The following packages are required for this example:

Desired target sample

Say we want to display FiveThirtyEight’s probabilistic prediction of Biden’s chance of winning the 2020 US Presidential election. The following dataset is FiveThirtyEight’s prediction as of Oct 16, 2020:

data(pres_pred_2020, package = "plinko")

pres_pred_2020 %>%
  ggplot(aes(x = total_ev, y = evprob_chal)) +
  geom_col(fill = "gray75") +
  geom_vline(xintercept = 269) +
  coord_cartesian(xlim = c(0, 538)) +
  labs(
    x = "Electoral votes for Biden",
    y = "Predicted probability",
    title = "Predictive distribution for Biden's electoral votes",
    subtitle = "FiveThirtyEight's model of the 2020 US election as of Oct 16, 2020"
  )  

This particular dataset is already summarized as a histogram: the evprob_chal column is the probability associated with each x value (total_ev) in the above chart.
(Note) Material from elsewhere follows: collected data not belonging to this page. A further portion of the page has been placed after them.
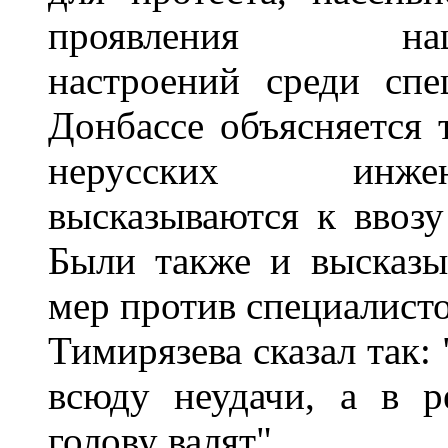
проявления национ
настроений среди спе
Донбассе объясняется 
нерусских инжен
высказываются к ввозу
Были также и высказы
мер против специалисто
Тимирязева сказал так: 
всюду неудачи, а в р
голову валят".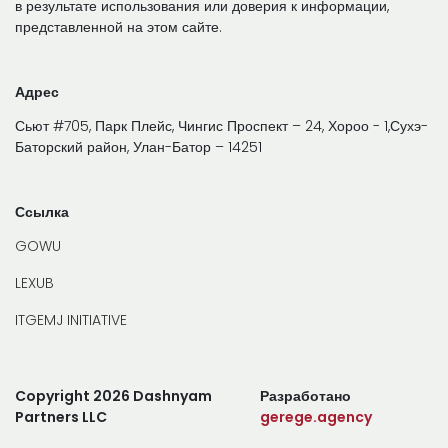
в результате использования или доверия к информации,
представленной на этом сайте.
Адрес
Сьют #705, Парк Плейс, Чингис Проспект – 24, Хороо - 1,Сухэ-
Баторский район, Улан-Батор – 14251
Ссылка
GOWU
LEXUB
ITGEMJ INITIATIVE
Copyright 2026 Dashnyam
Разработано
Partners LLC
gerege.agency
While we could operate directly on this summarized data using weighted statistics (weighted means, quantiles, etc)—and this is what I did for the implementation of presidential-plinko.com—for the purposes of this example, we will convert the summarized data into a sample first. This type of data is more commonly encountered and a bit easier to work with.

To convert the data into a sample of (say) 5000, we can just use sample() and provide the probabilities as weights:

set.seed(1234) # for reproducibility
ev_sample = sample(pres_pred_2020$total_ev, 5000, replace = TRUE, prob = pres_pred_2020$evprob_chal)
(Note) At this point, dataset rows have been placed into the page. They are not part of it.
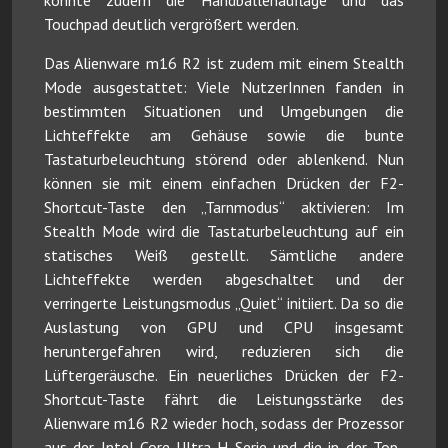
konnte zudem die Handballenauflage und das
Touchpad deutlich vergrößert werden.
Das Alienware m16 R2 ist zudem mit einem Stealth
Mode ausgestattet: Viele NutzerInnen fanden in
bestimmten Situationen und Umgebungen die
Lichteffekte am Gehäuse sowie die bunte
Tastaturbeleuchtung störend oder ablenkend. Nun
können sie mit einem einfachen Drücken der F2-
Shortcut-Taste den „Tarnmodus“ aktivieren: Im
Stealth Mode wird die Tastaturbeleuchtung auf ein
statisches Weiß gestellt. Sämtliche andere
Lichteffekte werden abgeschaltet und der
verringerte Leistungsmodus „Quiet“ initiiert. Da so die
Auslastung von GPU und CPU insgesamt
heruntergefahren wird, reduzieren sich die
Lüftergeräusche. Ein neuerliches Drücken der F2-
Shortcut-Taste fährt die Leistungsstärke des
Alienware m16 R2 wieder hoch, sodass der Prozessor
aus der Intel Core Ultra H Serie und die in der Top-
We can verify the data looks essential the same (down to sampling error):

tibble(ev_sample) %>%
  ggplot(aes(x = ev_sample)) +
  geom_histogram(binwidth = 1, fill = "gray75") +
  geom_vline(xintercept = 269) +
  coord_cartesian(xlim = c(0, 538)) +
  labs(
    x = "Electoral votes for Biden",
    y = "Frequency",
    title = "Predictive distribution for Biden's electoral votes (sampled)",
    subtitle = "FiveThirtyEight's model of the 2020 US election as of Oct 16, 2020"
  )  

Constructing a basic board

The plinko_board() function can be called directly on a numeric vector; however, this usage typically requires you to already know exactly the board parameters you need (number of bins, bin width, etc). Thus, it is usally easier to call plinko_board() on a distributional object, which is an object that represents some probability distribution.

Given a distributional object and either a desired bin width (bin_width) or number of bins (n_bin), plinko_board() will do its best to automatically figure out the necessary board parameters to accomodate some number of balls from that distribution (n_ball, which by default is 50, but we will use just 20 for this example).
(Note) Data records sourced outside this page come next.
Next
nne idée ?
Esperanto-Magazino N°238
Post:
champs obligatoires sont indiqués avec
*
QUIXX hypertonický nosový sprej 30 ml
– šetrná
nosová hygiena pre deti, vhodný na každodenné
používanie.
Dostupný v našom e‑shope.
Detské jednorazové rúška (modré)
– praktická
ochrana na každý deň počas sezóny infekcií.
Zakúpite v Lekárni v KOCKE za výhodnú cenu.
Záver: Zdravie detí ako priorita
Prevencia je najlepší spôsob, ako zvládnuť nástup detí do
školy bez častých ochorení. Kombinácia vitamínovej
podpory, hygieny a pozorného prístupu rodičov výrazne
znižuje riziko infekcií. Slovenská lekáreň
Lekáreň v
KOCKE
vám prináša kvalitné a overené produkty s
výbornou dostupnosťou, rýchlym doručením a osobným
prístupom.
We can construct a distributional object from sample data using distributional::dist_sample() and pass it to plinko_board():

ev_dist = dist_sample(list(ev_sample))
board = plinko_board(ev_dist, bin_width = 35, n_ball = 20)
board
## A Plinko Board with 20 balls and 14 bins centered at 344.4096

Plotting the board

Using autoplot()

The Plinko board will automatically find random paths the balls could have taken to end up in their final locations. We can see these paths by plotting the board with the autoplot() function, which returns a ggplot() object:

board %>%
  autoplot()
## Warning in regularize.values(x, y, ties, missing(ties), na.rm = na.rm):
## collapsing to unique 'x' values
## Warning: Computation failed in `stat_dist_slab()`:
## need at least two non-NA values to interpolate

By default the plot overlays the Binomial distribution implied by the Plinko board so you can judge the quality of the approximation. We can also turn this off:

board %>%
  autoplot(show_dist = FALSE)
## Warning in regularize.values(x, y, ties, missing(ties), na.rm = na.rm):
## collapsing to unique 'x' values
## Warning: Computation failed in `stat_dist_slab()`:
## need at least two non-NA values to interpolate

You can also see the board without paths by passing show_paths = FALSE, and you can plot specific frames of the animation by passing the frame parameter:

autoplot(board, show_paths = FALSE, frame = 9)
## Warning in regularize.values(x, y, ties, missing(ties), na.rm = na.rm):
## collapsing to unique 'x' values
## Warning: Computation failed in `stat_dist_slab()`:
## need at least two non-NA values to interpolate

Plotting manually

We could also create a plot like the ones above manually by using the slot_edges(), pins(), paths(), and balls() unctions, which return data frames containing the locations of all of the elements of the board:

ggplot() + 
  geom_segment(aes(x = x, y = 0, xend = x, yend = height), data = slot_edges(board), color = "gray75", size = 1) + 
  geom_point(aes(x, y), data = pins(board), shape = 19, color = "#e41a1c", size = 1) +
  geom_path(aes(x = x, y = y, group = ball_id), data = paths(board), alpha = 1/4, size = 1, color = "gray50") +
  geom_circle(aes(x0 = x, y0 = y, r = width/2), data = balls(board), fill = "#1f78b4", color = NA) +
  coord_fixed(expand = FALSE, clip = "off") +
  ylab(NULL) +
  scale_y_continuous(breaks = NULL) +
  theme(
    axis.line.y = element_blank(),
    axis.line.x = element_line(color = "gray75", size = 1)
  ) 

However, if you wish to customize the plot, it is probably easier to use the modify_layer() and add_layers() functions described later in this document, as these also impact the frames used when an animated plot is rendered.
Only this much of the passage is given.